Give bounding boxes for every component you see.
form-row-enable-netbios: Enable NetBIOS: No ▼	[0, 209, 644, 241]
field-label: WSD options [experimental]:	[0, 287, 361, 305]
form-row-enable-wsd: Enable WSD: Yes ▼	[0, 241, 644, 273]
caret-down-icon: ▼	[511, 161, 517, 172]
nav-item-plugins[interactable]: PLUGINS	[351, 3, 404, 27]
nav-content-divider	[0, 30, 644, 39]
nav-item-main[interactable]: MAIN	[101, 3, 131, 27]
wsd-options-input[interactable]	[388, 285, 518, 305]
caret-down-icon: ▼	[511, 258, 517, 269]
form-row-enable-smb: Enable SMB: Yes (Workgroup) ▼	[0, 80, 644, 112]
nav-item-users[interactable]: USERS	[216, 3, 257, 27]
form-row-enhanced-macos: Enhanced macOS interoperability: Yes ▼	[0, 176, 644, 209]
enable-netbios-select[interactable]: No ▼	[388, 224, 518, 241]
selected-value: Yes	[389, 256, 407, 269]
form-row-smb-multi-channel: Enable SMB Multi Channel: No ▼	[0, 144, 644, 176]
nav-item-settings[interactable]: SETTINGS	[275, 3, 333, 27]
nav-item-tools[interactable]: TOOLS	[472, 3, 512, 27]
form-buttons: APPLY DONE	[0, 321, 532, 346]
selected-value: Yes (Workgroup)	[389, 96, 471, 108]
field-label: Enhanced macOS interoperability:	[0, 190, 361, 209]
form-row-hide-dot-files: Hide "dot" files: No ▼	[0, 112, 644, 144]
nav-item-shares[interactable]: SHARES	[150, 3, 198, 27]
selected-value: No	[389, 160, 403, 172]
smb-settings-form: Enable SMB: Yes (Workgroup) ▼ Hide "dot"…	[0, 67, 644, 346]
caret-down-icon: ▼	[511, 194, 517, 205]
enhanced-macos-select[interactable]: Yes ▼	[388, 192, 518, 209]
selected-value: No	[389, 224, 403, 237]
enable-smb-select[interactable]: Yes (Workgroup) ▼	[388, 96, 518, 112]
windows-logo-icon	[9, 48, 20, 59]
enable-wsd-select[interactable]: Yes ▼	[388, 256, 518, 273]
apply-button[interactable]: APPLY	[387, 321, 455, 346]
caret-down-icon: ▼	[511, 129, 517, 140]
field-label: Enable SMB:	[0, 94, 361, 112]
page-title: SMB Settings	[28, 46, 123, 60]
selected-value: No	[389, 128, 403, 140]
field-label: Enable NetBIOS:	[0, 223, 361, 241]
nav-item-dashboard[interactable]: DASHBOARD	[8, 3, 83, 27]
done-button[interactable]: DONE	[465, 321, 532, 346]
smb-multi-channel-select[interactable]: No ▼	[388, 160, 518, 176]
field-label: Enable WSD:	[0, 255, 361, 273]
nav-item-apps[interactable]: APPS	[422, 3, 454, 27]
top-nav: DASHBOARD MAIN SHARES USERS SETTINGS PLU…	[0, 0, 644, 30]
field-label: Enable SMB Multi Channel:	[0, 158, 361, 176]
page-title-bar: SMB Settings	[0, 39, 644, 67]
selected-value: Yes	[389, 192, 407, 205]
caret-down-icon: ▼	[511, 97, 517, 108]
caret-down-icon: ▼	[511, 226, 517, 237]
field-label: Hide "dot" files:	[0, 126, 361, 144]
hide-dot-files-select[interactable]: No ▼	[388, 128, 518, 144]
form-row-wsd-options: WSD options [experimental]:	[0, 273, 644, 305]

● ● ● ● ● ● ●

Your goal: The answer must be the full listing, repeated exactly.

Response to this task:
Give bounding boxes for every component you see.
form-row-enable-netbios: Enable NetBIOS: No ▼	[0, 209, 644, 241]
field-label: WSD options [experimental]:	[0, 287, 361, 305]
form-row-enable-wsd: Enable WSD: Yes ▼	[0, 241, 644, 273]
caret-down-icon: ▼	[511, 161, 517, 172]
nav-item-plugins[interactable]: PLUGINS	[351, 3, 404, 27]
nav-content-divider	[0, 30, 644, 39]
nav-item-main[interactable]: MAIN	[101, 3, 131, 27]
wsd-options-input[interactable]	[388, 285, 518, 305]
caret-down-icon: ▼	[511, 258, 517, 269]
form-row-enable-smb: Enable SMB: Yes (Workgroup) ▼	[0, 80, 644, 112]
nav-item-users[interactable]: USERS	[216, 3, 257, 27]
form-row-enhanced-macos: Enhanced macOS interoperability: Yes ▼	[0, 176, 644, 209]
enable-netbios-select[interactable]: No ▼	[388, 224, 518, 241]
selected-value: Yes	[389, 256, 407, 269]
form-row-smb-multi-channel: Enable SMB Multi Channel: No ▼	[0, 144, 644, 176]
nav-item-settings[interactable]: SETTINGS	[275, 3, 333, 27]
nav-item-tools[interactable]: TOOLS	[472, 3, 512, 27]
form-buttons: APPLY DONE	[0, 321, 532, 346]
selected-value: Yes (Workgroup)	[389, 96, 471, 108]
field-label: Enhanced macOS interoperability:	[0, 190, 361, 209]
form-row-hide-dot-files: Hide "dot" files: No ▼	[0, 112, 644, 144]
nav-item-shares[interactable]: SHARES	[150, 3, 198, 27]
selected-value: No	[389, 160, 403, 172]
smb-settings-form: Enable SMB: Yes (Workgroup) ▼ Hide "dot"…	[0, 67, 644, 346]
caret-down-icon: ▼	[511, 194, 517, 205]
enhanced-macos-select[interactable]: Yes ▼	[388, 192, 518, 209]
selected-value: No	[389, 224, 403, 237]
enable-smb-select[interactable]: Yes (Workgroup) ▼	[388, 96, 518, 112]
windows-logo-icon	[9, 48, 20, 59]
enable-wsd-select[interactable]: Yes ▼	[388, 256, 518, 273]
apply-button[interactable]: APPLY	[387, 321, 455, 346]
caret-down-icon: ▼	[511, 129, 517, 140]
field-label: Enable SMB:	[0, 94, 361, 112]
page-title: SMB Settings	[28, 46, 123, 60]
selected-value: No	[389, 128, 403, 140]
field-label: Enable NetBIOS:	[0, 223, 361, 241]
nav-item-dashboard[interactable]: DASHBOARD	[8, 3, 83, 27]
done-button[interactable]: DONE	[465, 321, 532, 346]
smb-multi-channel-select[interactable]: No ▼	[388, 160, 518, 176]
field-label: Enable WSD:	[0, 255, 361, 273]
nav-item-apps[interactable]: APPS	[422, 3, 454, 27]
top-nav: DASHBOARD MAIN SHARES USERS SETTINGS PLU…	[0, 0, 644, 30]
field-label: Enable SMB Multi Channel:	[0, 158, 361, 176]
page-title-bar: SMB Settings	[0, 39, 644, 67]
selected-value: Yes	[389, 192, 407, 205]
caret-down-icon: ▼	[511, 97, 517, 108]
caret-down-icon: ▼	[511, 226, 517, 237]
field-label: Hide "dot" files:	[0, 126, 361, 144]
hide-dot-files-select[interactable]: No ▼	[388, 128, 518, 144]
form-row-wsd-options: WSD options [experimental]:	[0, 273, 644, 305]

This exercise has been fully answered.